Outside, crews had placed large sheets of white felt over the grass of Niagara Square and, in some spots, shoveled snow that needed to be trucked in. Yes, this was February in Buffalo and the production needed to get its snow elsewhere. Even del Toro appreciated the irony.
"Yes, that's like bringing tacos to Mexico," he said, causing laughter in the City Hall lobby. "I really didn't expect that."
But del Toro, who won two Academy Awards for his 2017 film The Shape of Water, has come to expect his own enjoyment of Buffalo. This is his second film shoot in Buffalo, following his 2015 film, Crimson Peak. He credits Buffalo for a depth and quality of its local film crew, its hospitality, history and architecture, its food and its bookstores.
Buffalo Niagara Film Commission officials say this project will generate an economic impact "in the millions." del Toro has already done some shopping, much to the delight of Poloncarz.

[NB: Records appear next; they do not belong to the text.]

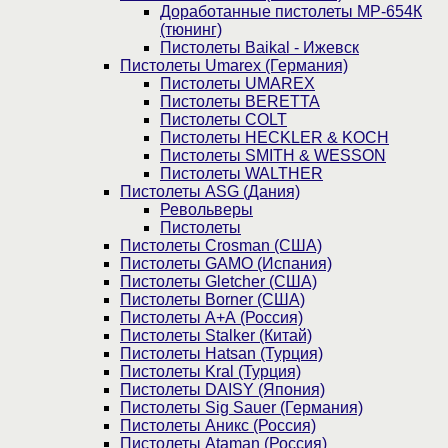
Доработанные пистолеты МР-654К
(тюнинг)
Пистолеты Baikal - Ижевск
Пистолеты Umarex (Германия)
Пистолеты UMAREX
Пистолеты BERETTA
Пистолеты COLT
Пистолеты HECKLER & KOCH
Пистолеты SMITH & WESSON
Пистолеты WALTHER
Пистолеты ASG (Дания)
Револьверы
Пистолеты
Пистолеты Crosman (США)
Пистолеты GAMO (Испания)
Пистолеты Gletcher (США)
Пистолеты Borner (США)
Пистолеты А+А (Россия)
Пистолеты Stalker (Китай)
Пистолеты Hatsan (Турция)
Пистолеты Kral (Турция)
Пистолеты DAISY (Япония)
Пистолеты Sig Sauer (Германия)
Пистолеты Аникс (Россия)
Пистолеты Ataman (Россия)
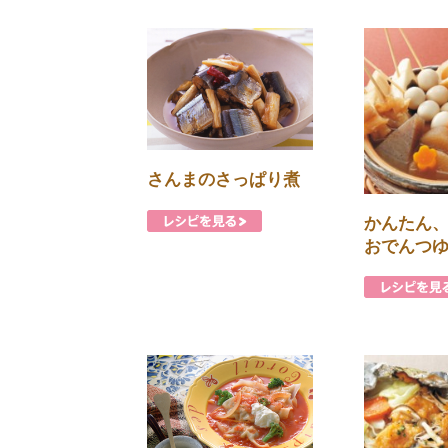
さんまのさっぱり煮
かんたん
おでんつ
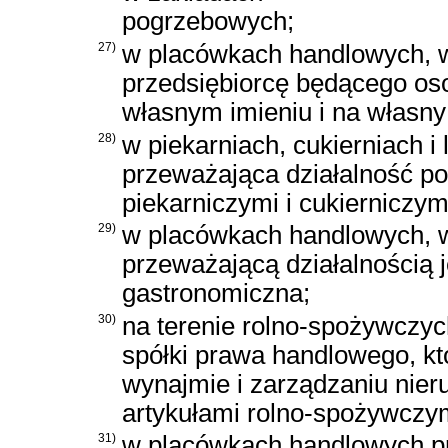
pogrzebowych;
27)
w placówkach handlowych, w
przedsiębiorcę będącego oso
własnym imieniu i na własny
28)
w piekarniach, cukierniach i 
przeważająca działalność p
piekarniczymi i cukierniczym
29)
w placówkach handlowych, w
przeważającą działalnością j
gastronomiczna;
30)
na terenie rolno-spożywczy
spółki prawa handlowego, kt
wynajmie i zarządzaniu nie
artykułami rolno-spożywczy
31)
w placówkach handlowych p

"I want to thank you, Guillermo, because I'm a comic book buff, so is he. He's actually bought some books already in Buffalo he was telling about earlier. So thank you for increasing the spending and the sales tax associated with the money that is brought in," he said. "And I know you're going to enjoy those books because we got great teams here in the comic book industry, just like we do in the film industry to ensure that you're buying and reading the right materials that you enjoy."
del Toro was asked if, upon his further discovery of Buffalo's sights, he has spotted anything that might inspire a future project here.
"The great thing about it is, and this is unprompted, I've always been fascinated by the city. And it is true that every day that I'm here I fall in love more and more with it," he replied. "I would hope so. I would hope so and I would make it so very much so.
"Because you know, filmmakers, we talk to each other. It's a little like high school with much heavier people, you know, but we know each other, we talk about it and this city has a pristine reputation as a place to shoot."
There will be some road closures to accommodate shooting. Thursday from 11 a.m. until 11 p.m., Niagara Square and streets immediately surrounding it will be closed. Mayor Brown says del Toro's production company is picking up the cost for any police overtime.